Skynet is built on top of a blockchain network called Sia, which first launched in 2015.
One way to see Sia is like Airbnb for data storage. People who need storage space ("Renters") can pay to store data on the hard drives of people who have extra storage space ("Hosts"). Payment on the network is done in a special cryptocurrency called Siacoins.
Sia takes care of encrypting files and breaking them into pieces that get stored all over the world. It's open-source software and doesn't rely on any central authority. Using Sia, data can be stored and accessed quickly, securely, and affordably.
While Sia is great for isolated data storage, it's not great for sharing data. What if you wanted to share a file with a friend or host a website? With Sia alone, you cannot do that.
Skynet was designed to make the benefits of Sia available across the web. It lets users store and access data on the Sia network without worrying about Siacoins or blockchains.
Skynet users access Sia using a portal. Web browsers and applications interact with portals just like they would with traditional websites. This abstracts away the complexities of dealing with Sia directly.
Overly Simplified View of Sia and Skynet
Behind the scenes, a Skynet portal is a Sia renter that rents and stores data for its users and can retrieve files from storage being rented by other portals.

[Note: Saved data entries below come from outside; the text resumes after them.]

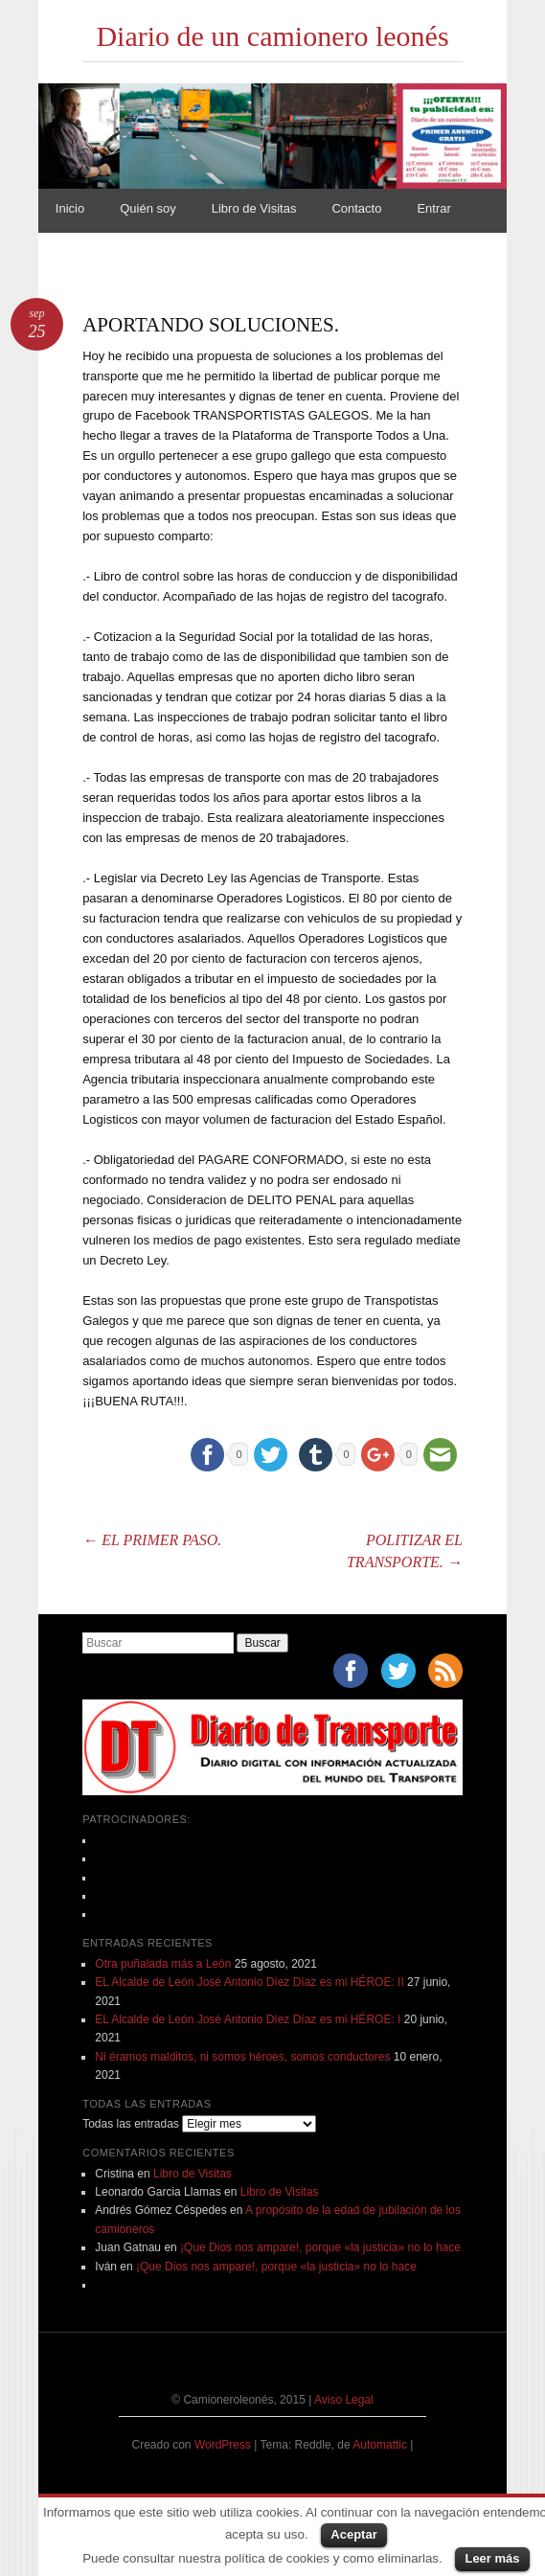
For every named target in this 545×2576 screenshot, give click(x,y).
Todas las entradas (130, 2124)
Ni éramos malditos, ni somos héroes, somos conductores (242, 2056)
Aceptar (353, 2534)
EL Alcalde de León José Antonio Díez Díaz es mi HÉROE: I (247, 2019)
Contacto (356, 208)
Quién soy (148, 208)
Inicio (70, 208)
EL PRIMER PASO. (151, 1540)
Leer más (492, 2558)
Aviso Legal (344, 2399)
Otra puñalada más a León (163, 1964)
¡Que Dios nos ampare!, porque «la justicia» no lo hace (320, 2247)
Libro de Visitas (254, 208)
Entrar (433, 208)
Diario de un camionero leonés (272, 36)
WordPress (222, 2444)
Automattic (381, 2444)
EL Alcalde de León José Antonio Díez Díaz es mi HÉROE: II (249, 1982)
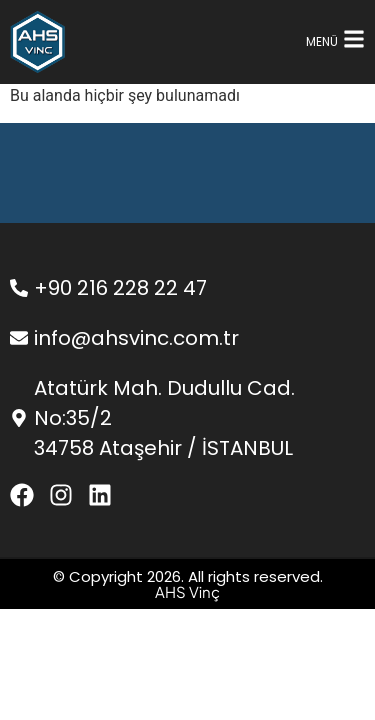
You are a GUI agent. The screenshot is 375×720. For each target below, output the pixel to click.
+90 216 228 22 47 (120, 288)
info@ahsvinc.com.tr (136, 338)
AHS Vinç (187, 591)
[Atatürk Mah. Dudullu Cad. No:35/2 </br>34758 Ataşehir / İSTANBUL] (19, 418)
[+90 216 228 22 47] (19, 288)
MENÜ (322, 41)
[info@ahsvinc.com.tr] (19, 338)
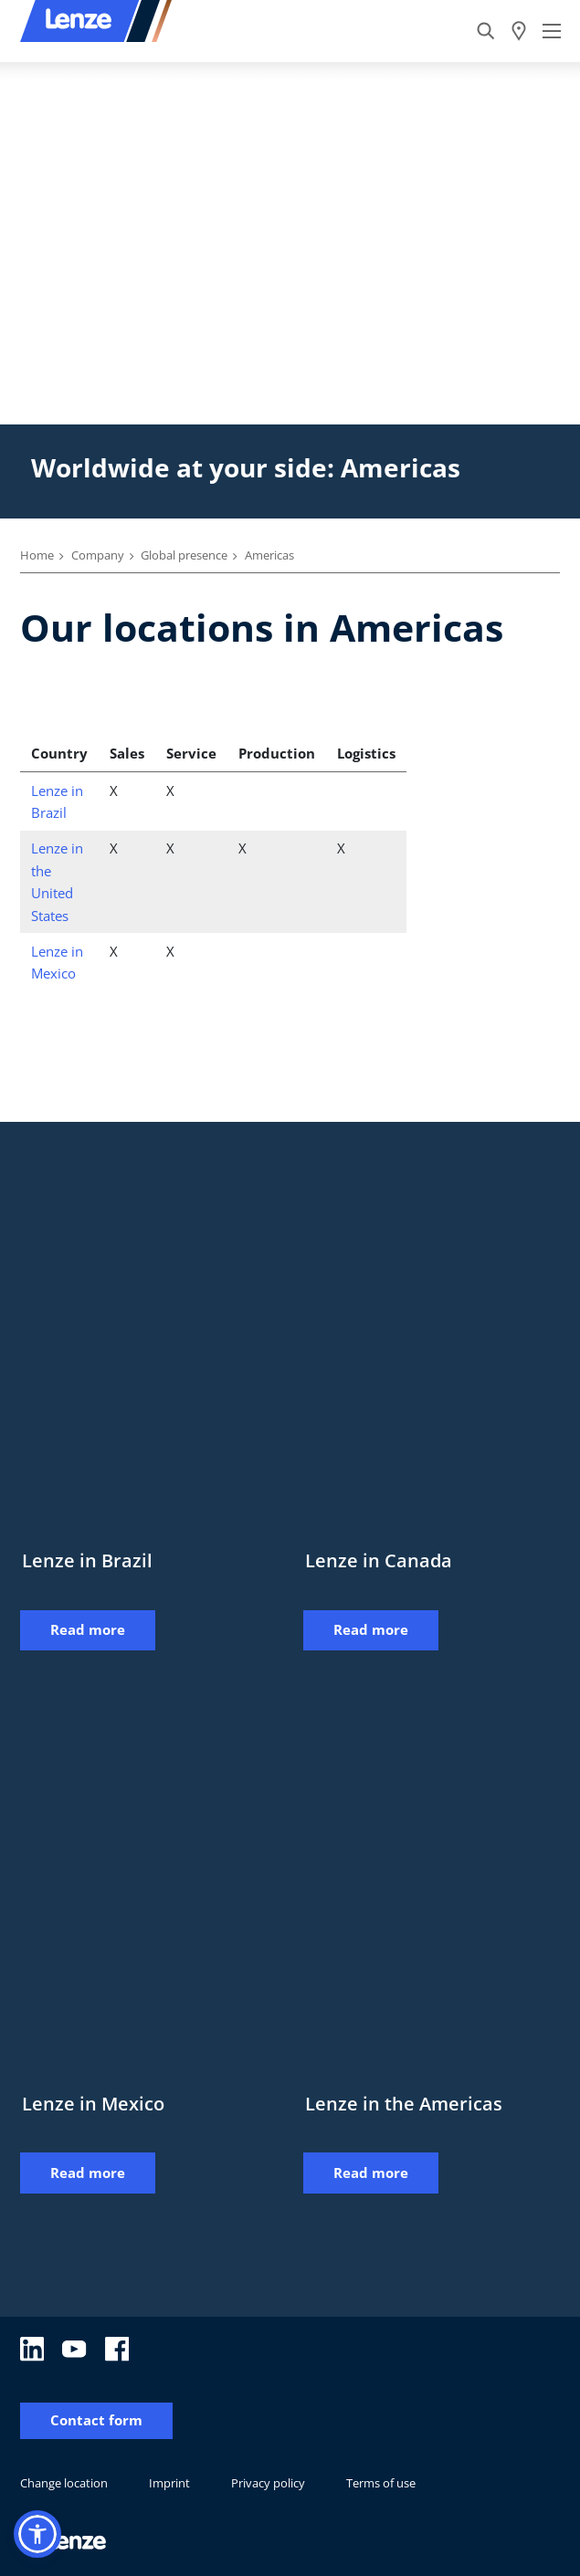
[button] (37, 2534)
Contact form (96, 2420)
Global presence (184, 555)
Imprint (169, 2483)
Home (37, 555)
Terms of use (381, 2483)
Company (97, 555)
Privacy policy (268, 2483)
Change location (64, 2483)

In the box below, we've made a trivial skapp. You can drag and drop a file to it, and when you do, it'll upload to Skynet. Go ahead and upload something you wouldn't mind putting in public. (If you need a file to upload, right-click this link and select "Save Link As...")
After uploading the file, you were given a URL to download the file. Try clicking the link to view the file.
Okay, but we can do better than that. Copy the link and paste it into the box below.
You'll notice we now have additional URLs available to us, each of which can instantly access our file.
You'll never guess what we call files hosted on Skynet. Skyfiles!
Uploading and downloading a file isn't too fancy, but let's look at what you've done because it's actually rather exciting:
- Once you've uploaded a file, it's instantly accessible across other portals, anywhere on the globe.
- You can later trust that the file hasn't changed or been tampered with.
- Even you, the original uploader, can't delete the file! If one portal blocks the skyfile (or someone blocks your access to that portal), you can still access your file through other portals.
"Well, technically..." There's some nuance missing in these points, but they're a good starting point for understanding how Skynet is different from the traditional web.